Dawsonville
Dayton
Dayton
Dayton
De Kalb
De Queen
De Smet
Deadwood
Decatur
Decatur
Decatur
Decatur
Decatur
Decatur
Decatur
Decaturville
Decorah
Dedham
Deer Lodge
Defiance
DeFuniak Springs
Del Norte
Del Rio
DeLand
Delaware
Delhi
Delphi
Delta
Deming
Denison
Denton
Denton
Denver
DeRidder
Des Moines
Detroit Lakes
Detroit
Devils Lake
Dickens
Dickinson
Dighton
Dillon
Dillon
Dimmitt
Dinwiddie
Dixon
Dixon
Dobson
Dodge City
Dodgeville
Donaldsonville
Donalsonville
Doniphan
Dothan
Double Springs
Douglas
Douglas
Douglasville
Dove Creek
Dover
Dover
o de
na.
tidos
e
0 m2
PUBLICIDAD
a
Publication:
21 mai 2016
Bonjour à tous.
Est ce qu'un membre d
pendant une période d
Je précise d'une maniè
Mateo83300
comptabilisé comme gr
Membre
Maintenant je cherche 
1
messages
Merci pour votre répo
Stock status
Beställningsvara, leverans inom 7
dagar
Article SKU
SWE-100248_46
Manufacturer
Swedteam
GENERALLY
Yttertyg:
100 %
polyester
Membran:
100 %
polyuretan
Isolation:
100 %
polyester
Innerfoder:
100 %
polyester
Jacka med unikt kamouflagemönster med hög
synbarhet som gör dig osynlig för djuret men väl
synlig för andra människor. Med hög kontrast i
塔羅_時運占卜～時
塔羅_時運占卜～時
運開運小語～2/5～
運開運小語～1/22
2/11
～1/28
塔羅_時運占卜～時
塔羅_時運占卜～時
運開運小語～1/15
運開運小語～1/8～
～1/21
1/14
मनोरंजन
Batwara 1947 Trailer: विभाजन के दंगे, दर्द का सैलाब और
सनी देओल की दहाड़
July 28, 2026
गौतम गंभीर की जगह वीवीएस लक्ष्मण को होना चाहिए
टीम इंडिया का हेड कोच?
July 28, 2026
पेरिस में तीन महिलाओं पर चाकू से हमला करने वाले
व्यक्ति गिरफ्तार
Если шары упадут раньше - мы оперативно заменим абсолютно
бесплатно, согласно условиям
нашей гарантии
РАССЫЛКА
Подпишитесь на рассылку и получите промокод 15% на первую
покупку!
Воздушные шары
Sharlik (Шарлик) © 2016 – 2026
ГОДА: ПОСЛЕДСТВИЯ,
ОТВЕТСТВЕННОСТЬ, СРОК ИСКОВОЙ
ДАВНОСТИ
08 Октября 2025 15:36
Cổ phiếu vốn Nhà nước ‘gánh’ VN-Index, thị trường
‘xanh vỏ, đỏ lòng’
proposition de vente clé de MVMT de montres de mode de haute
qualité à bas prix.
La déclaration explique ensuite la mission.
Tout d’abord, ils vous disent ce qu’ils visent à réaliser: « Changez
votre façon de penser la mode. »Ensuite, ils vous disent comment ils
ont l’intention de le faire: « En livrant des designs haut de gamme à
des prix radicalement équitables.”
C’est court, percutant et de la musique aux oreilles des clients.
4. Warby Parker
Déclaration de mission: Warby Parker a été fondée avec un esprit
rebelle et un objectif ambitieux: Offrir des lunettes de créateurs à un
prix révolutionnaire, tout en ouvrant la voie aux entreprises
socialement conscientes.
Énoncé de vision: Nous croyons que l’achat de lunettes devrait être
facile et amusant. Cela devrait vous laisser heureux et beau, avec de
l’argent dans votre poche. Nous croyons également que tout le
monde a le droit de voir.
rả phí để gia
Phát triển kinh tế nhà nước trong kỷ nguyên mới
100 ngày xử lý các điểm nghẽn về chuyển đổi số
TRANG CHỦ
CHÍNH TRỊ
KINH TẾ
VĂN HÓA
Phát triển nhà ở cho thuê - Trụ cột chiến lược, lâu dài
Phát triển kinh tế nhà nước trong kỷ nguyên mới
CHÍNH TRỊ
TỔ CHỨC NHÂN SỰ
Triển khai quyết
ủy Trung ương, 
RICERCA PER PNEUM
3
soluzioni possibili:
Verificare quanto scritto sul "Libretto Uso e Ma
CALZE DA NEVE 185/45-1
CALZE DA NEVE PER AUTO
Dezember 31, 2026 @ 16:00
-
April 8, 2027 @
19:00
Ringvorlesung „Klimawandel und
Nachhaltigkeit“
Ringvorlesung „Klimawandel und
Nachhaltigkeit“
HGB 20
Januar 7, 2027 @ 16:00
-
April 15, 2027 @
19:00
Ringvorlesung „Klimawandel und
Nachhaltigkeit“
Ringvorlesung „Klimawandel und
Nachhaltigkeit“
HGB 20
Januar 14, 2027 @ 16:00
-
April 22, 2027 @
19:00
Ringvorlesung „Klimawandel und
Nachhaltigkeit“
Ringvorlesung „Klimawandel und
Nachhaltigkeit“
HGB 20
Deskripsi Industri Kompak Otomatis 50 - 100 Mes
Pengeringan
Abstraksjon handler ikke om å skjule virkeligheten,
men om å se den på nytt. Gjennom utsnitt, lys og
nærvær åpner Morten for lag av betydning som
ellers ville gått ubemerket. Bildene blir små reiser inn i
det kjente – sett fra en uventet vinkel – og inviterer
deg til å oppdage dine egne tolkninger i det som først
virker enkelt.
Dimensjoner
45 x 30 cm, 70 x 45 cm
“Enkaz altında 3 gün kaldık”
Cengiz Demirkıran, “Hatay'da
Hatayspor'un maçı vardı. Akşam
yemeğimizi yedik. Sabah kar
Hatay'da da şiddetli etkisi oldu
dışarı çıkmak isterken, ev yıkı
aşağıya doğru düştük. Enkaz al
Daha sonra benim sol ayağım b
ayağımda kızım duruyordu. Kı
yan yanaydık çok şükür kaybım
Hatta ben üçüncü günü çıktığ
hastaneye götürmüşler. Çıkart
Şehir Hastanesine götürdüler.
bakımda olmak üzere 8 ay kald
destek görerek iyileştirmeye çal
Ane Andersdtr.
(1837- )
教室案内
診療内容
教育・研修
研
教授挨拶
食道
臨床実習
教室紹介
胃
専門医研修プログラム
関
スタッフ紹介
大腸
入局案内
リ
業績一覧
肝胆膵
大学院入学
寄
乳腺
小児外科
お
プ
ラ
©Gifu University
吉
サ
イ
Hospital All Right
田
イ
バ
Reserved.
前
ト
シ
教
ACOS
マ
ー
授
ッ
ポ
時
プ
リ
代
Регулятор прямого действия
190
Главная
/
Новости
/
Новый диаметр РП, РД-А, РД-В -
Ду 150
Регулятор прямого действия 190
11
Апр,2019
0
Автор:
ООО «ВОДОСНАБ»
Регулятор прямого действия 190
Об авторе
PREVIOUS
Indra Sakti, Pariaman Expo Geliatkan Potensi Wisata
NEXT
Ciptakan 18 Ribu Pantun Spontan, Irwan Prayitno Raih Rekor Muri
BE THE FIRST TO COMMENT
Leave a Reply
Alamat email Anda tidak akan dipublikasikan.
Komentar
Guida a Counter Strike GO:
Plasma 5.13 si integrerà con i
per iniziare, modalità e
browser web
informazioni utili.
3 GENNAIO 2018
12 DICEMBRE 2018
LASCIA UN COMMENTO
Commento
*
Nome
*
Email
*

--

WORK ITEM - If a line falls between the first line of the entries and the line containing "Douglasville", or is one of those two, restate it word for word; leave all other lines out.

PROBLEM SOLUTION -
Dawsonville
Dayton
Dayton
Dayton
De Kalb
De Queen
De Smet
Deadwood
Decatur
Decatur
Decatur
Decatur
Decatur
Decatur
Decatur
Decaturville
Decorah
Dedham
Deer Lodge
Defiance
DeFuniak Springs
Del Norte
Del Rio
DeLand
Delaware
Delhi
Delphi
Delta
Deming
Denison
Denton
Denton
Denver
DeRidder
Des Moines
Detroit Lakes
Detroit
Devils Lake
Dickens
Dickinson
Dighton
Dillon
Dillon
Dimmitt
Dinwiddie
Dixon
Dixon
Dobson
Dodge City
Dodgeville
Donaldsonville
Donalsonville
Doniphan
Dothan
Double Springs
Douglas
Douglas
Douglasville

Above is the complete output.